The functionality described in this section requires a dev build of KumoMTA. You can obtain a dev build by following the instructions in the Installation section.

It can be desirable for log events to be delivered to the destination system in a batch; the primary motivation for this is to amortize the cost of a database transaction on the remote system by handle more than one record per transaction.

You can implementing batching by setting the batch_size parameter to a value greater than 1. When you do this, the hook is run in a batch mode and it is expected to return a connection object that has a send_batch method rather than the send method shown in the example above.

When in batch mode, the connection will receive a batch consisting of 1 or more messages, up to the batch_size that you configured. The batch can be less than the batch_size; the connection will pop off up-to the configured number of messages from the ready queue. That queue holds only a finite number of messages that are immediately ready for delivery. The popping process does not artificially delay to encourage a larger batch size. It will grab whatever is immediately ready and send it as a batch.

Here's how you would write something that is similar to the above example using batching:

local log_hooks = require 'policy-extras.log_hooks'
log_hooks:new {
  name = 'webhookbatch',
  -- batches of up to 100 messages at a time
  batch_size = 100,
  constructor = function(domain, tenant, campaign)
    local connection = {}
    local client = kumo.http.build_client {}

    -- This method must be named send_batch when batch_size > 1
    function connection:send_batch(messages)
      local payload = {}
      for _, msg in ipairs(messages) do
        -- Rather than collecting the pre-templated record as
        -- a string, get it as an object.  This makes it easier
        -- to compose it as an array and json encode than doing
        -- the string manipulation by-hand.
        table.insert(payload, msg:get_meta 'log_record')
      end

      -- encode the array of objects as json
      local data = kumo.serde.json_encode(payload)
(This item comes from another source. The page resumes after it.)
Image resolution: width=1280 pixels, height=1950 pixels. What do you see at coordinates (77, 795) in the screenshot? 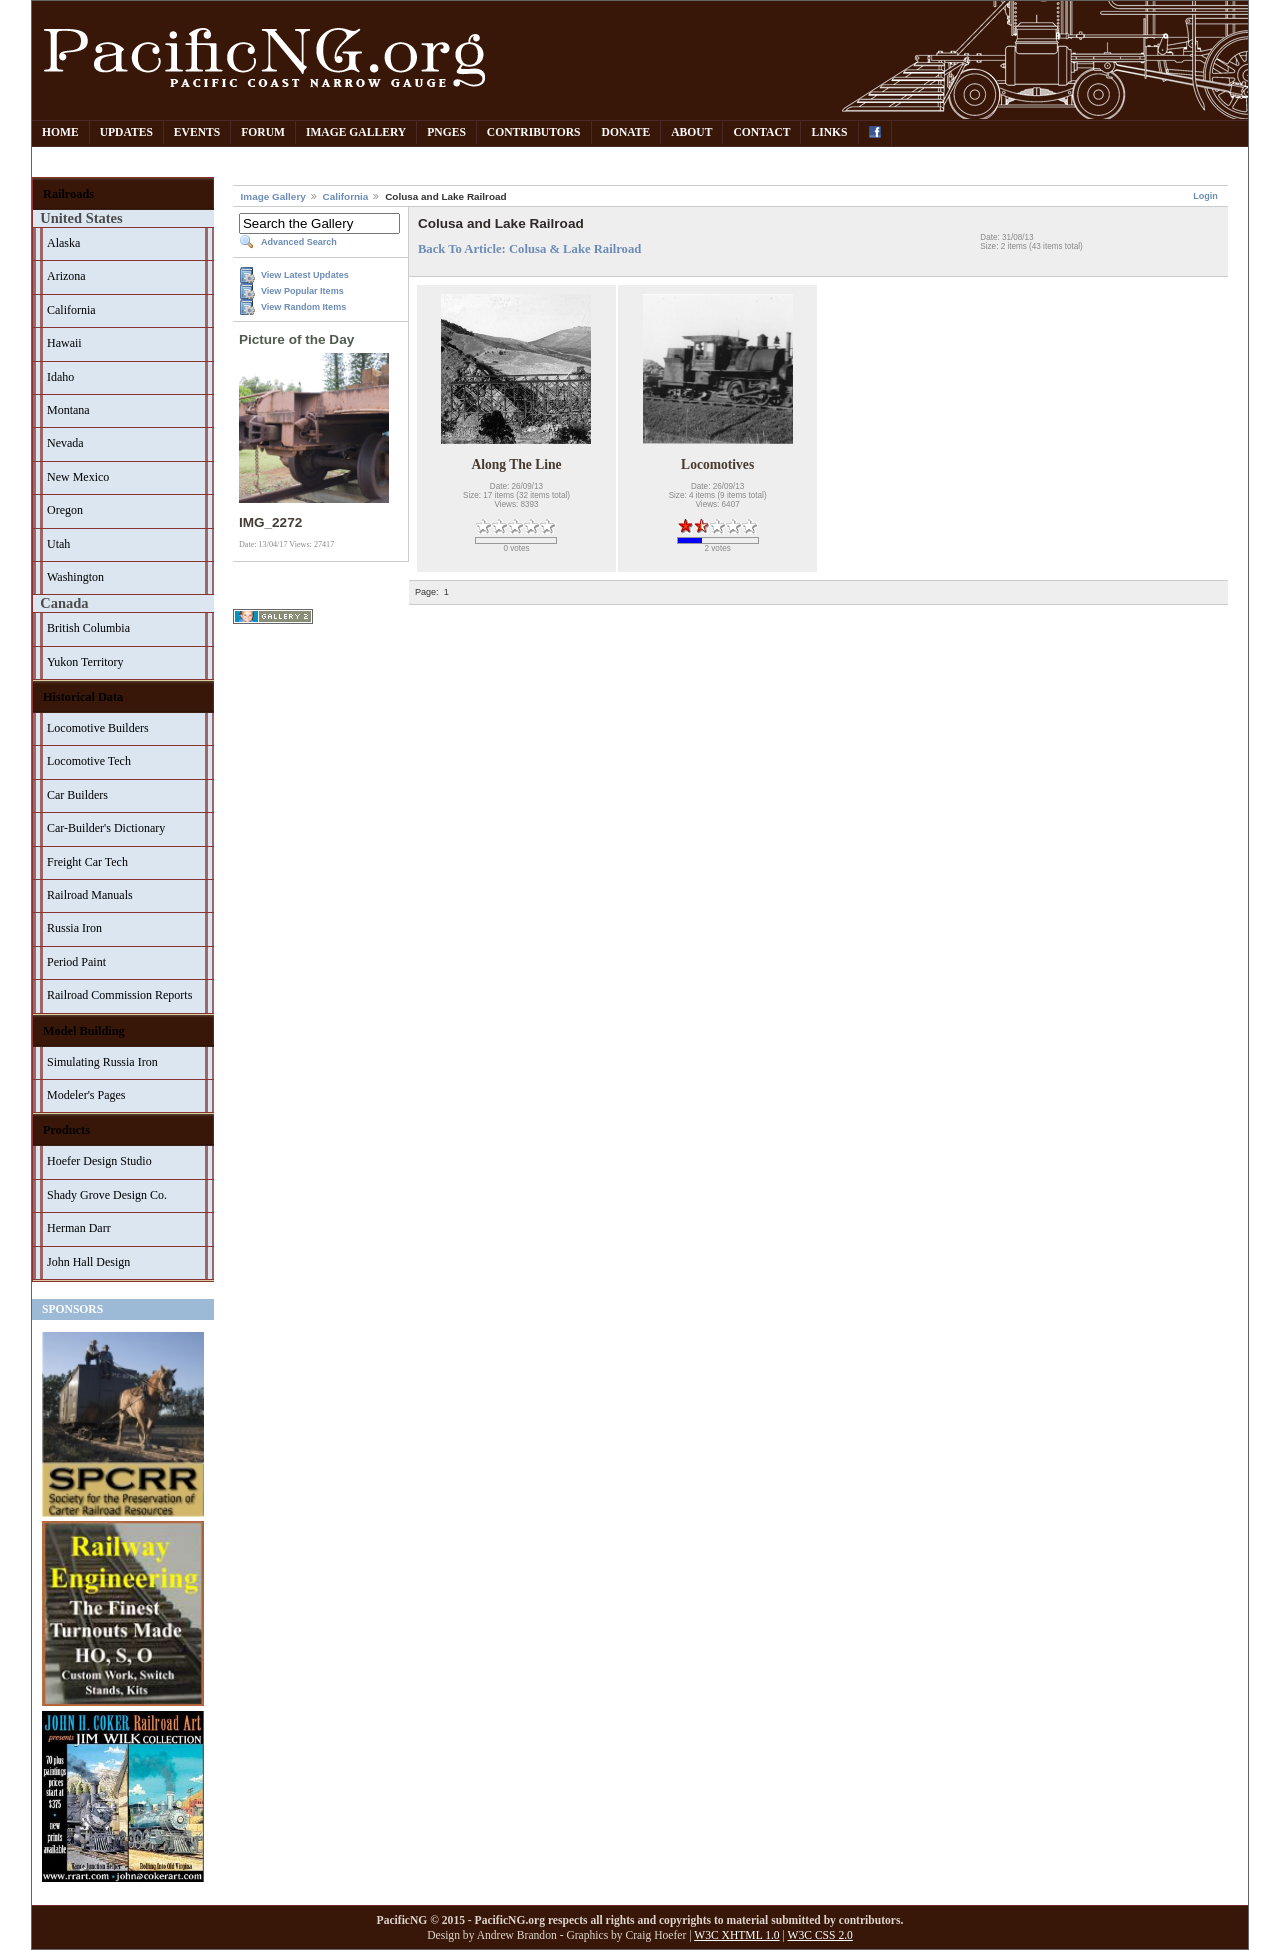 I see `Car Builders` at bounding box center [77, 795].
      local response = client
        :post('http://10.0.0.1:4242/log')
        :header('Content-Type', 'application/json')
        :body(data)
        :send()

      local disposition = string.format(
        '%d %s: %s',
        response:status_code(),
        response:status_reason(),
        response:text()
      )

      if response:status_is_success() then
        return disposition
      end
      kumo.reject(500, disposition)
    end

    function connection:close()
      client:close()
    end

    return connection
  end,
}

If your send_batch method returns a transient failure, either by allowing errors to escape the function without being caught by pcall, or by explicitly using kumo.reject with a 4xx status code, then that transient disposition applies to every message in the batch. Each transiently failed message will have its own jittered retry time computed, and it will be reattempted at a later time. This per-message jitter can help to break out of a situation where one message in the batch is somehow objectionable to the destination endpoint and continues to cause the messages that get lumped into its batch to transiently fail.